The WWW Conference series aims to provide the world a premier forum for discussion and debate about the evolution of the Web, the standardisation of its associated technologies, and the impact of those technologies on society and culture. The conferences bring together researchers, developers, users and commercial ventures – indeed all who are passionate about the Web and what it has to offer; it is stated as the primary mission of the conference. The series provides an open forum in which all opinions can be presented, subject to a strict process of peer review.
What is interesting for WWW12 is that this year the specific focus is the most important topics on a global concern in information-communication and web technologies in our society.

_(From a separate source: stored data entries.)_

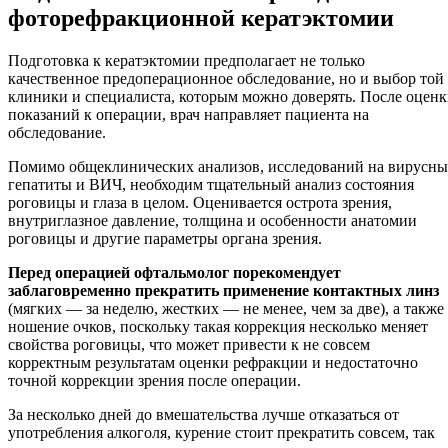
фоторефракционной кератэктомии
Подготовка к кератэктомии предполагает не только
качественное предоперационное обследование, но и выбор той
клиники и специалиста, которым можно доверять. После оцен
показаний к операции, врач направляет пациента на
обследование.
Помимо общеклинических анализов, исследований на вирусны
гепатиты и ВИЧ, необходим тщательный анализ состояния
роговицы и глаза в целом. Оценивается острота зрения,
внутриглазное давление, толщина и особенности анатомии
роговицы и другие параметры органа зрения.
Перед операцией офтальмолог порекомендует
заблаговременно прекратить применение контактных линз
(мягких — за неделю, жестких — не менее, чем за две), а также
ношение очков, поскольку такая коррекция несколько меняет
свойства роговицы, что может привести к не совсем
корректным результатам оценки рефракции и недостаточно
точной коррекции зрения после операции.
За несколько дней до вмешательства лучше отказаться от
употребления алкоголя, курение стоит прекратить совсем, так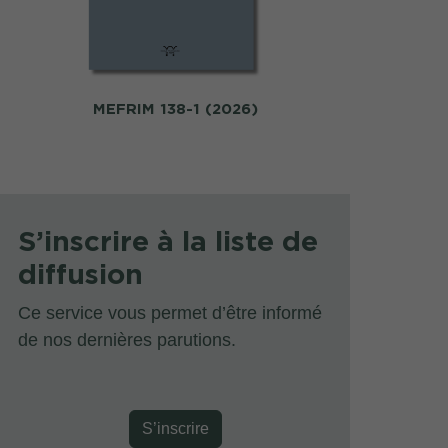
MEFRIM 138-1 (2026)
MEFRI
S’inscrire à la liste de
diffusion
Ce service vous permet d’être informé
de nos dernières parutions.
S’inscrire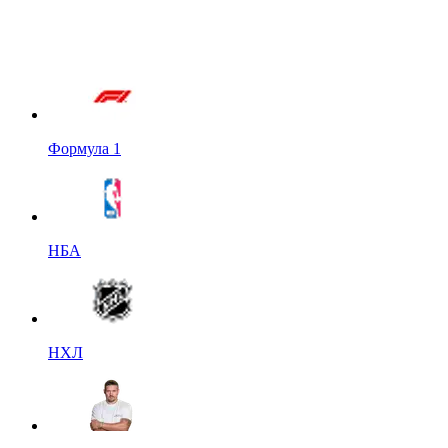
Формула 1
НБА
НХЛ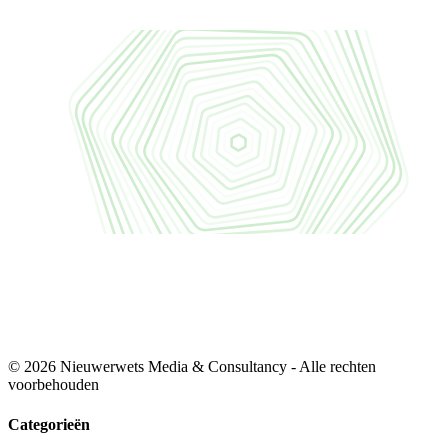
© 2026 Nieuwerwets Media & Consultancy - Alle rechten
voorbehouden
Categorieën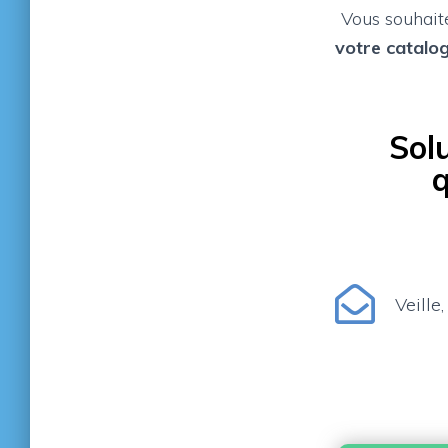
Vous souhai
votre catalo
Sol
q
Veille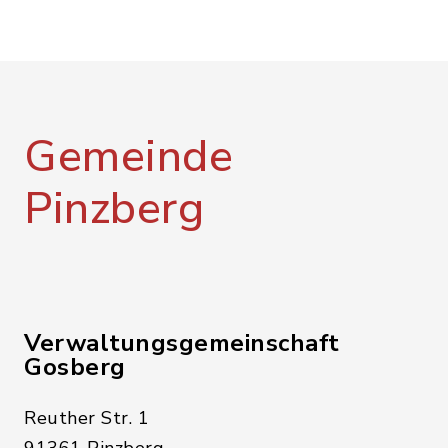
Gemeinde
Pinzberg
Verwaltungsgemeinschaft
Gosberg
Reuther Str. 1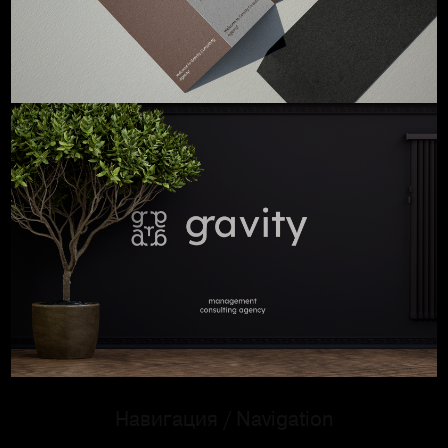
Навигация / Navigation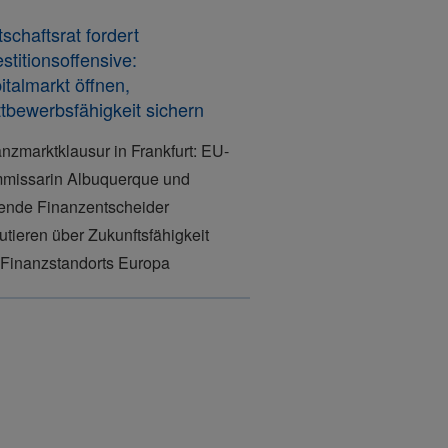
tschaftsrat fordert
estitionsoffensive:
italmarkt öffnen,
tbewerbsfähigkeit sichern
nzmarktklausur in Frankfurt: EU-
missarin Albuquerque und
rende Finanzentscheider
utieren über Zukunftsfähigkeit
 Finanzstandorts Europa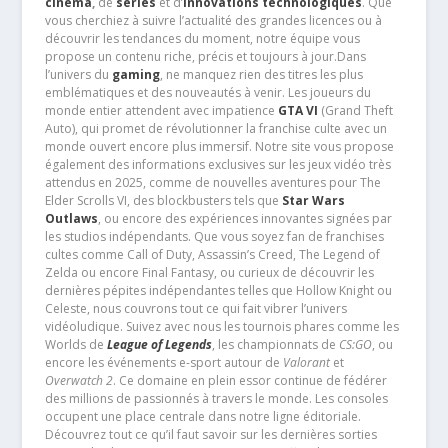
cinéma
,
de
séries
et d’
innovations technologiques
. Que
vous cherchiez à suivre l’actualité des grandes licences ou à
découvrir les tendances du moment, notre équipe vous
propose un contenu riche, précis et toujours à jour.Dans
l’univers du
gaming
, ne manquez rien des titres les plus
emblématiques et des nouveautés à venir. Les joueurs du
monde entier attendent avec impatience
GTA VI
(Grand Theft
Auto), qui promet de révolutionner la franchise culte avec un
monde ouvert encore plus immersif. Notre site vous propose
également des informations exclusives sur les jeux vidéo très
attendus en 2025, comme de nouvelles aventures pour The
Elder Scrolls VI, des blockbusters tels que
Star Wars
Outlaws
, ou encore des expériences innovantes signées par
les studios indépendants. Que vous soyez fan de franchises
cultes comme Call of Duty, Assassin’s Creed, The Legend of
Zelda ou encore Final Fantasy, ou curieux de découvrir les
dernières pépites indépendantes telles que Hollow Knight ou
Celeste, nous couvrons tout ce qui fait vibrer l’univers
vidéoludique. Suivez avec nous les tournois phares comme les
Worlds de
League of Legends
, les championnats de
CS:GO
, ou
encore les événements e-sport autour de
Valorant
et
Overwatch 2
. Ce domaine en plein essor continue de fédérer
des millions de passionnés à travers le monde. Les consoles
occupent une place centrale dans notre ligne éditoriale.
Découvrez tout ce qu’il faut savoir sur les dernières sorties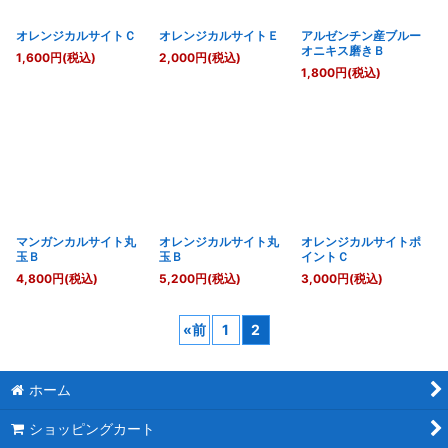
オレンジカルサイトＣ
オレンジカルサイトＥ
アルゼンチン産ブルー
オニキス磨きＢ
1,600
円
(税込)
2,000
円
(税込)
1,800
円
(税込)
マンガンカルサイト丸
オレンジカルサイト丸
オレンジカルサイトポ
玉Ｂ
玉Ｂ
イントＣ
4,800
円
(税込)
5,200
円
(税込)
3,000
円
(税込)
«
前
1
2
ホーム
ショッピングカート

The focus is on the social evolution on how web changes our world (World Digital Solidarity), how to reduce digital divide and social inequalities using the web (remember previous discussions of mine on digital divides and what I said). Another is Web Accessibility initiative that aims on “web for all”, implying strategies how to allow people with disabilities to use the web; in other words: access for all, though it’s important to say, as Vinton G. Cerf indicates, that the technology is an enabler of rights, not a right itself.
For education and learning professionals, there’s focus on Web for learning, the future of education and how web can impact pedagogy. Emerging Web Technologies, one of the workshops, will try to examine the real impact of emerging Web technologies in transforming education, through scholar’s engagement in tagging, searching, gaming, multitasking, social networking and collaborating through Web 2.0-related activities. Other important topics for WWW12 are: Massively multiplayer Online Games exploring the evolution of digital games; Video on the web – from Lumière brothers to the movies of future, and the organisers left some space for the industrial track and how web can impact the industry. Have in mind that the WWW2012 Metadata Initiative within the Conference will translate data and metadata about accepted papers, authors, committee, programme, locations available in various forms into RDF, Linked Data and the Semantic Web.
Program this year also embraces the scientific topics that are interesting for academic and science scholars. I would point out few topics for your interest and maybe inspiration, I find them personally interesting: Web Search (information retrieval, ranking, relevance feedback, interactive search), Web Mining (clustering, classification, and summarization of Web data, predicting trends from web content, Web measurements, Web evolution, Web models), Social Networks (user-driven recommender systems, link prediction, social search, social mining, analysis of reputation), Data and Content Management (multimedia data management, large scale data management,cloud data management), Semantic Web (ontologies, RDF repositories, RDF data publishing and access), Video on Web, and topics on Security, Privacy, Trust and Abuse.
The full list of workshops with the links to their call for participation, goals, motivation and topics are already announced; I hope everyone can find something interesting for their professional research and areas of practice. Beside above mentioned topics and focus on the social aspects of web, tracks and workshops worth considering are on Linked Data onWeb presenting the latest research, infrastructure and deployment.. Another interesting workshop is on the Semantic web Collaborative spaces and social semantic software such as semantic wikis, semantic social networks, semantic forums, etc. encouraging multidisciplinary approach in research and concrete applications.
This year, I’m again in the Programme Committee at one of the workshops: #MSM12 or Making Sense of Microposts, so I encourage you to submit your papers, findings, and demos and I’m looking forward to the conference this spring in France. I find this conference very important interactive space for discussion and brainstorming for everyone who is Internet (net)worker, scientist, semantic web architect, information management specialist, educator, or ICT professional/company in the industry.